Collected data
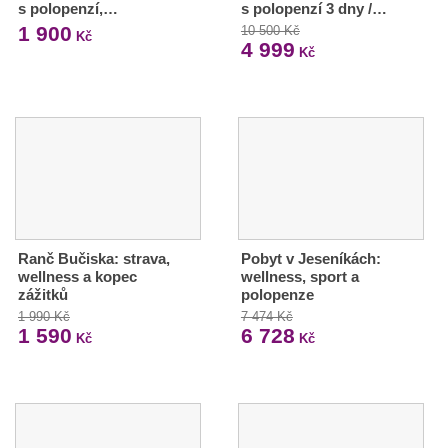
s polopenzí,…
s polopenzí 3 dny /…
1 900
10 500 Kč
Kč
4 999
Kč
Ranč Bučiska: strava,
Pobyt v Jeseníkách:
wellness a kopec
wellness, sport a
zážitků
polopenze
1 990 Kč
7 474 Kč
1 590
6 728
Kč
Kč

TASK INSTRUCTIONS
Write the records above out again exactly, with no pictures in your copy.

RESULT OF THE EXERCISE
s polopenzí,…
s polopenzí 3 dny /…
1 900
10 500 Kč
Kč
4 999
Kč
Ranč Bučiska: strava,
Pobyt v Jeseníkách:
wellness a kopec
wellness, sport a
zážitků
polopenze
1 990 Kč
7 474 Kč
1 590
6 728
Kč
Kč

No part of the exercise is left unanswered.